When they'd done everything they could think of, Mayor told me at a conference on the Isle of Capri in 1996, they had beaten down their errors to thirteen meters per second, or about 30 mph. They couldn't find a Jupiter like the one in our solar system, but then, they weren't looking for one. Mayor still cared mostly about brown dwarfs, and the spectrograph, far more sensitive than Dave Latham's, could detect them easily. In early 1994, Mayor and a graduate student named Didier Queloz began taking measurements of wobbly stars. By now, Marcy and Butler had been at it for half a dozen years.

Mayor and Queloz had put more than a hundred stars on their observing list to maximize their chances of finding something. Brown dwarfs might be relatively rare, after all, and their orbits would have to be nearly edge-on for the astronomers to make a strong detection. Not all of them would be, of course. So the European astronomers began methodically ticking through their list. Within a few months, they noticed something very odd. A star named 51 Pegasi (the fifty-first brightest star in the constellation Pegasus) seemed to be wobbling, but
in an impossible way. It was moving back and forth, not with a Jupiter-like rhythm of 11 years, not with an Earth-like rhythm of 365 days, not even with a cadence of 84 days, like HD 114762. This star was moving toward Mayor's telescope and dancing and advancing again
once every four days
. If this motion were truly caused by an orbiting body, it was hugging its star an absurd ten times closer than Mercury hugs the Sun.

Not only that, but based on how hard it was yanking on the star, this was no brown dwarf: It was only half as massive as Jupiter. Mayor's spectrograph wasn't sensitive enough to find a Jupiter in a Jupiter-like orbit, but something this close in had a huge amount of leverage on the star. It looked just the way a giant planet should look—if a planet could exist in this location. Theorists said it couldn't. But as Tsevi Mazeh had said ten years earlier, “maybe the theorists are wrong.”

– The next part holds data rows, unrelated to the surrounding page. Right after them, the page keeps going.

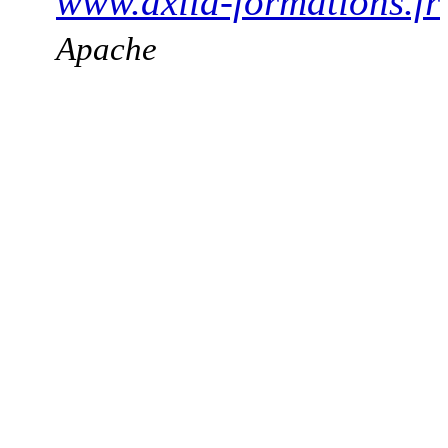
www.axila-formations.fr
Apache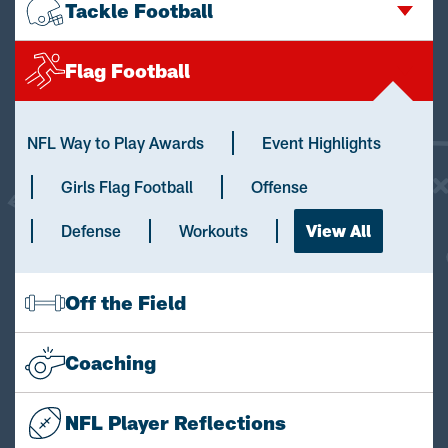
Tackle Football
Flag Football
NFL Way to Play Awards
Event Highlights
Girls Flag Football
Offense
Defense
Workouts
View All
Off the Field
Coaching
NFL Player Reflections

In fact, not all theorists had said such a close-in planet couldn't exist. Douglas Lin, of the University of California, Santa Cruz, had proposed back in 1992 that giant planets might migrate inward from where they originally formed. He figured they'd just spiral all the way into the star and be destroyed—but for a while, they could take up an orbit like the one Mayor was describing. And forty years before that, the legendary theorist Otto Struve had written a paper for the October 1952 issue of a journal called
The Observatory
titled “Proposal for a Project of High-precision Stellar Radial Velocity Work,” in which he foreshadowed not only Mayor's and Marcy's and Dave Latham's work, but Bill Borucki's as well. In part, Struve wrote:

We know that
stellar
companions can exist at very small distances. It is not unreasonable that a planet might exist at a distance of 1/50 astronomical unit, or about 3,000,000 km. Its period around a star of solar mass would then be about 1 day. If the mass of this planet were equal to that of Jupiter … [it] might be just detectable … There would, of course, also be eclipses … This, too, should be ascertainable by modern photoelectric methods.

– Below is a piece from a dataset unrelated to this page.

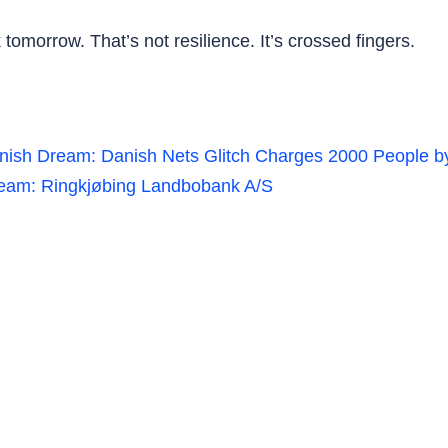
tomorrow. That’s not resilience. It’s crossed fingers.
nish Dream: Danish Nets Glitch Charges 2000 People b
eam: Ringkjøbing Landbobank A/S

Struve's idea had been largely forgotten, however, and Lin's work was considered highly speculative. If an observer is wrong as much as 10 percent of the time, goes the astronomical rule of thumb, he or she is a pretty careless observer. But if a theorist is wrong as little as 10 percent of the time, he or she isn't taking enough creative risks. Lin was, and remains, a very good, creative theorist, so his colleagues took his predictions with a grain of salt.